(Records from a dataset)
- Opening Delimiter -

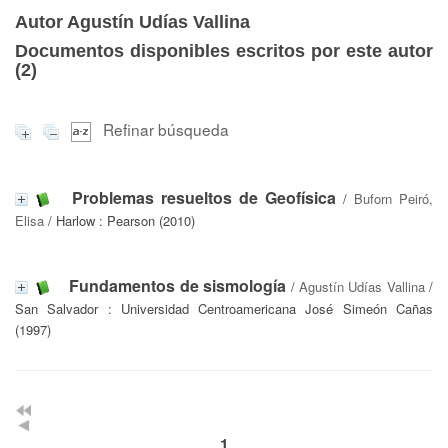
Autor Agustín Udías Vallina
Documentos disponibles escritos por este autor
(
2
)
Refinar búsqueda
Problemas resueltos de Geofísica
/
Buforn Peiró,
Elisa
/ Harlow : Pearson (2010)
Fundamentos de sismología
/
Agustín Udías Vallina
/
San Salvador : Universidad Centroamericana José Simeón Cañas
(1997)
1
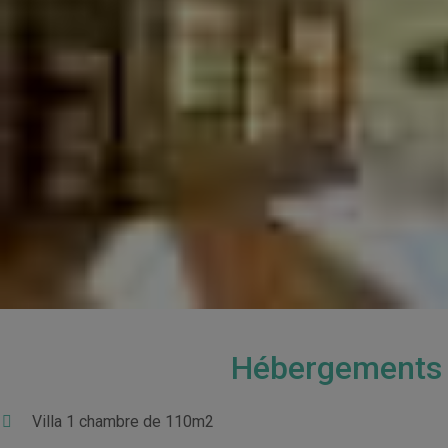
Hébergements
Villa 1 chambre de 110m2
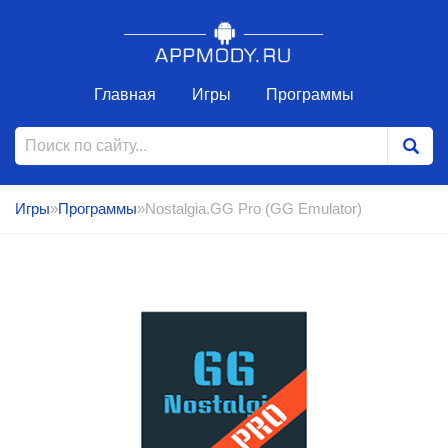
Главная
Игры
Программы
Игры
»
Программы
»Nostalgia.GG Pro (GG Emulator)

- Closing Delimiter -

• WHAT YOU SHOULD DO: Lines from the one holding "Harlow : Pearson (2010)" down to the last line of the entries above must be retyped exactly, inclusive of both, with no pictures and nothing else.

• ANSWER TO THIS TASK:
/ Harlow : Pearson (2010)
Fundamentos de sismología
/
Agustín Udías Vallina
/
San Salvador : Universidad Centroamericana José Simeón Cañas
(1997)
1
Hébergements
Villa 1 chambre de 110m2
Главная
Игры
Программы
Игры
»
Программы
»Nostalgia.GG Pro (GG Emulator)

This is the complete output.